Dataset records:
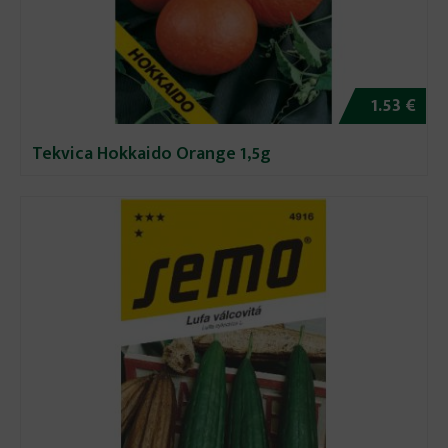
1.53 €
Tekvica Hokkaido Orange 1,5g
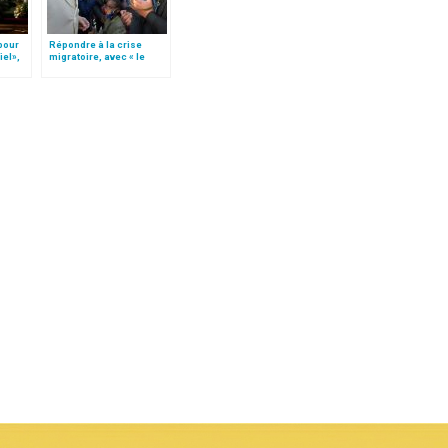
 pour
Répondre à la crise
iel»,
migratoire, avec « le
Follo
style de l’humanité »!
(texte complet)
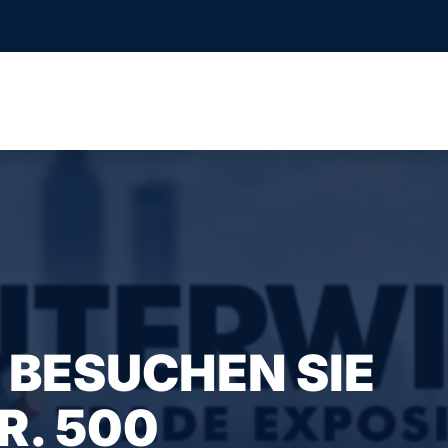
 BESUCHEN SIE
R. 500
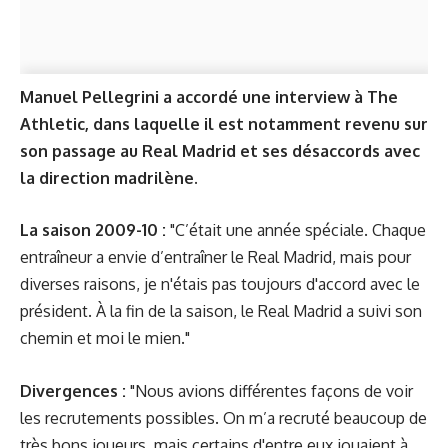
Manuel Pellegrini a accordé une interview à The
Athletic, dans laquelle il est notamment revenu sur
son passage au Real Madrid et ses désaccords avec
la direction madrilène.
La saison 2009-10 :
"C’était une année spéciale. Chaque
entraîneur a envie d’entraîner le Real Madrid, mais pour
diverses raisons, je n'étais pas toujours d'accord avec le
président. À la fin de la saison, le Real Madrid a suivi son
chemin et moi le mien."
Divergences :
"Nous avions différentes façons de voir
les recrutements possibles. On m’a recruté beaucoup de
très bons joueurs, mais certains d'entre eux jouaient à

--

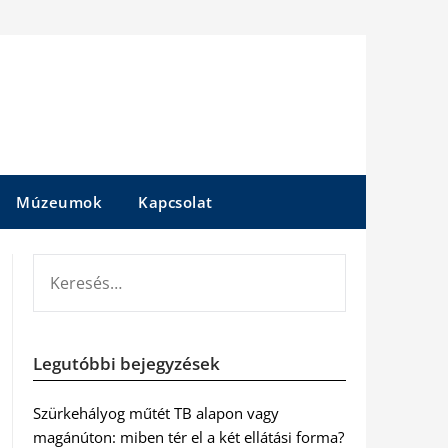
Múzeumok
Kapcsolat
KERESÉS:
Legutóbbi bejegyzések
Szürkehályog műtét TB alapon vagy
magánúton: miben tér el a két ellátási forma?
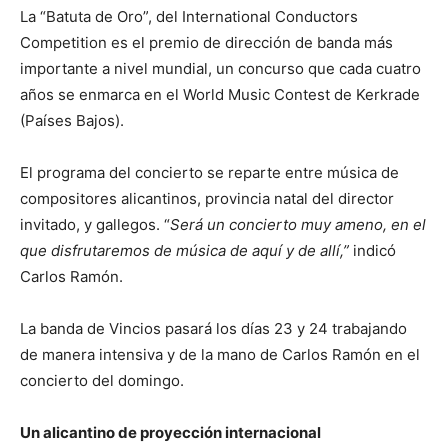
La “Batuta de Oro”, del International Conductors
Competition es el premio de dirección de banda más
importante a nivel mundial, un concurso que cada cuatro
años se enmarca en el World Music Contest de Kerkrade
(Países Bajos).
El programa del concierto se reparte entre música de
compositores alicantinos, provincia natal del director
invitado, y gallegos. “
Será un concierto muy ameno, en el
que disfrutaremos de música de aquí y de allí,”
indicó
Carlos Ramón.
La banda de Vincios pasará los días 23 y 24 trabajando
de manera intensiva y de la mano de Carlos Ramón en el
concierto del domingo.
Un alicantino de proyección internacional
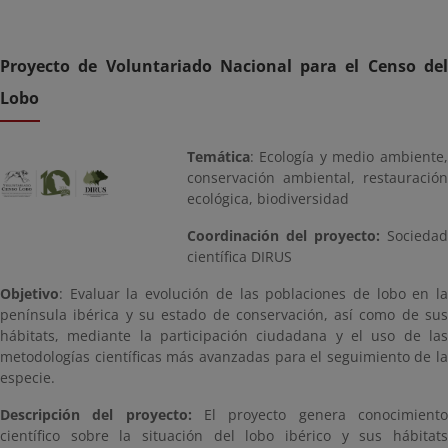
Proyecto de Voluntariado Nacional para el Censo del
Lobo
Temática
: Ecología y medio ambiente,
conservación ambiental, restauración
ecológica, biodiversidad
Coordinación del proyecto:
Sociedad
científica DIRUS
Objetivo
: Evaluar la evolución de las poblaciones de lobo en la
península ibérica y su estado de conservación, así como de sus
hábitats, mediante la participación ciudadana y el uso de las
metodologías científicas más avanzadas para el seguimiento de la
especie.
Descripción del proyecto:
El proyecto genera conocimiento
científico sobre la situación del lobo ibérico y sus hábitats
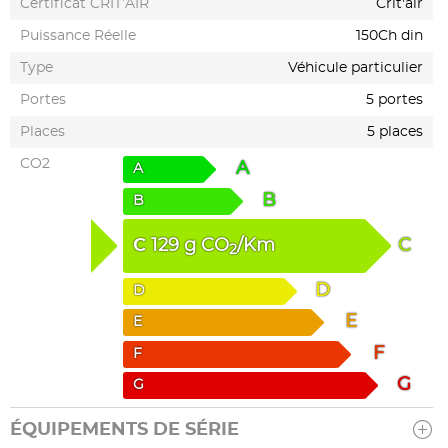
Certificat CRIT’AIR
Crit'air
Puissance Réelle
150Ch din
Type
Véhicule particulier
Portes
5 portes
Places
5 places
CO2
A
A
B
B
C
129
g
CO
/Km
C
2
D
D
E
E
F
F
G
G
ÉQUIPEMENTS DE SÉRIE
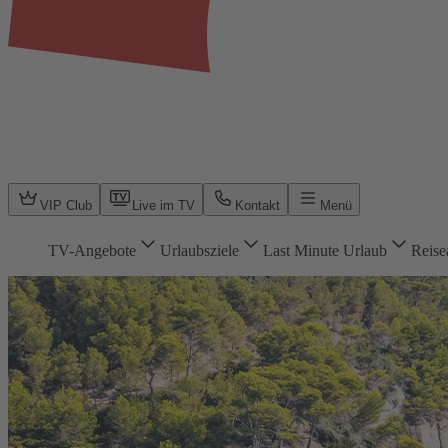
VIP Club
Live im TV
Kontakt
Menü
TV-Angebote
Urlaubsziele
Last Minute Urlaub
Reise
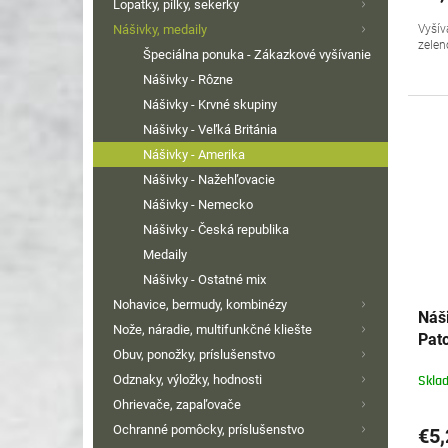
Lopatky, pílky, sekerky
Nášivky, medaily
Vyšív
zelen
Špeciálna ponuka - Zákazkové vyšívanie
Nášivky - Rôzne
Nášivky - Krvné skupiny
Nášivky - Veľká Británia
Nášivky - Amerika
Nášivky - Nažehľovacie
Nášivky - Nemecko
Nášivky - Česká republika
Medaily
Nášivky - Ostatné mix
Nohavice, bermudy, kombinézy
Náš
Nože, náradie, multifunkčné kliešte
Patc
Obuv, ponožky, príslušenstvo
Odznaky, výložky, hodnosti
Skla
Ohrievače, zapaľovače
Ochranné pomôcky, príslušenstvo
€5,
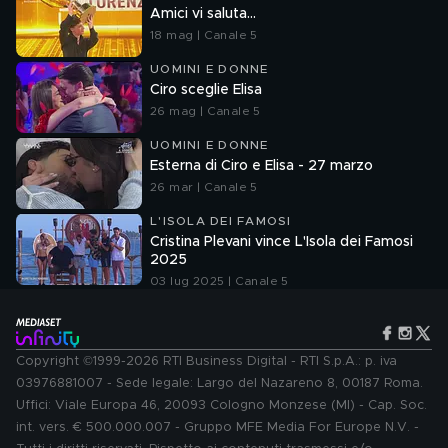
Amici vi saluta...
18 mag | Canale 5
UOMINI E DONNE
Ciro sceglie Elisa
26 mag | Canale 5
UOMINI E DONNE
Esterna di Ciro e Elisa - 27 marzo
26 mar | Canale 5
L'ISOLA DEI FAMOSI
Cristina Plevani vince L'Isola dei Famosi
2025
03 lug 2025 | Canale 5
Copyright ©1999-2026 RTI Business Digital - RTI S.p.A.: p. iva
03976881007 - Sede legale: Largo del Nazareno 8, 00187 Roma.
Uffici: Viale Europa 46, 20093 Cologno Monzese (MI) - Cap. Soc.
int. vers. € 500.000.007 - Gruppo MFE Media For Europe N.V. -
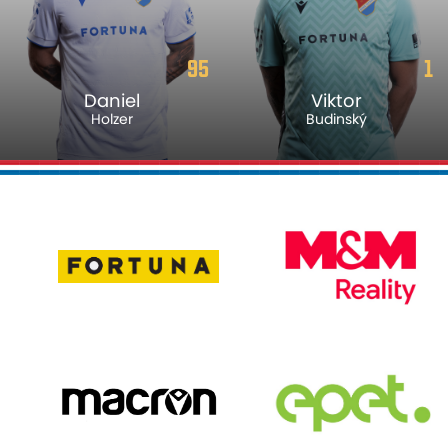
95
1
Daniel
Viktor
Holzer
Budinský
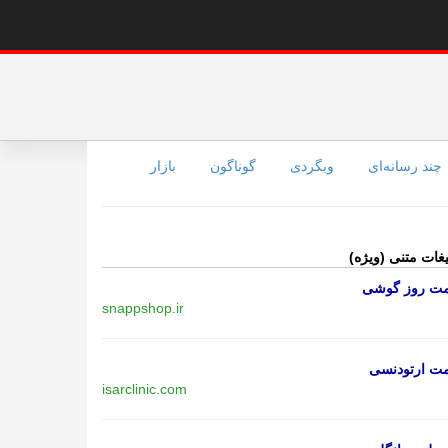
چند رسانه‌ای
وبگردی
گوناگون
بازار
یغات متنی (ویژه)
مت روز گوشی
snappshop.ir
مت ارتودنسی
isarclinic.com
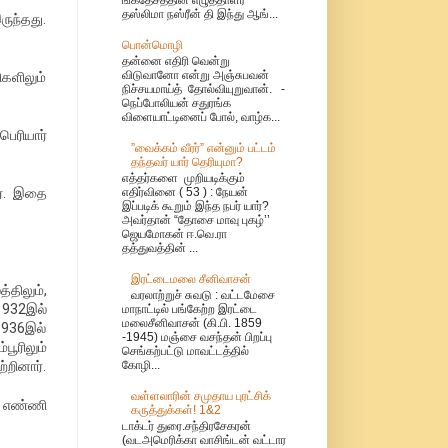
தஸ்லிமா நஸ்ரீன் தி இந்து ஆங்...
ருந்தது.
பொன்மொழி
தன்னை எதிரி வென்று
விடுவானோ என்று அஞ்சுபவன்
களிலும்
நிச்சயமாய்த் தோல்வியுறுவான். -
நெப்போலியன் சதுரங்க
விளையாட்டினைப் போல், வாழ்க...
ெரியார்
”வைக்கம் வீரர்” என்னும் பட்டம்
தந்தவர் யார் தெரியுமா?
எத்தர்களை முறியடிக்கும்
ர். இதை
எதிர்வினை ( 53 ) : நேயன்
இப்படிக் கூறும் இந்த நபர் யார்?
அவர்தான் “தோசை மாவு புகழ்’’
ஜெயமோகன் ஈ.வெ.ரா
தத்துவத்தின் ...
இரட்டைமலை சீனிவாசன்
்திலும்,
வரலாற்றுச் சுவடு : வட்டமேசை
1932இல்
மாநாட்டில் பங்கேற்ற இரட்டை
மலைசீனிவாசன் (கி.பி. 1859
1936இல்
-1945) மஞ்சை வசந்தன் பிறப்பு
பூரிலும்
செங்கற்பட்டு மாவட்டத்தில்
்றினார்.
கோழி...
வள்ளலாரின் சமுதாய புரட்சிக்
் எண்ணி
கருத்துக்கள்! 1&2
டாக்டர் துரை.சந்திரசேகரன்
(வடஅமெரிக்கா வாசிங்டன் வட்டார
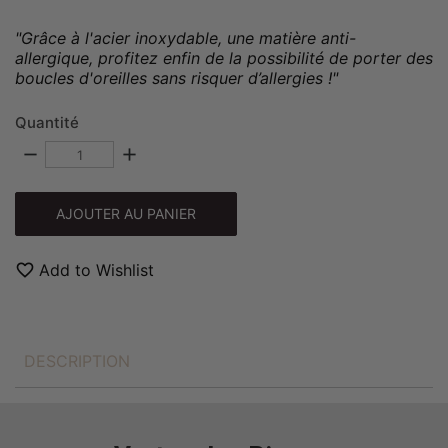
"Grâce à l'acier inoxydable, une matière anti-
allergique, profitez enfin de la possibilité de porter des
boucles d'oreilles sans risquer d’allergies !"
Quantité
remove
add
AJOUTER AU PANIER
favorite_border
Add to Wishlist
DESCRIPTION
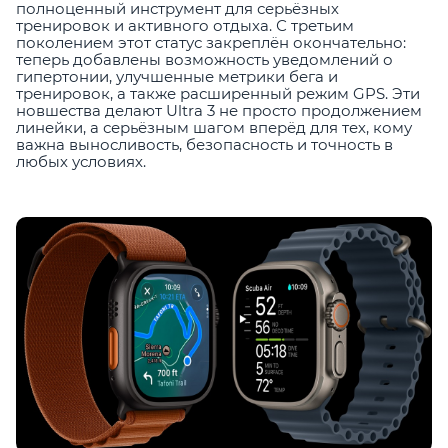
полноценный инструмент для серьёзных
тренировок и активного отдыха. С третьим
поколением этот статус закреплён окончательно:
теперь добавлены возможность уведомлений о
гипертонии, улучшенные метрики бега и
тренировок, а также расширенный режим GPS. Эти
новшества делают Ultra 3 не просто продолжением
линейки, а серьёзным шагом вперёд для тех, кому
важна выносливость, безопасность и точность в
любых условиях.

The task>
Filter the entries above down to the lines that contain the word "saison".

Solution to the problem>
La saison 2009-10 :
président. À la fin de la saison, le Real Madrid a suivi son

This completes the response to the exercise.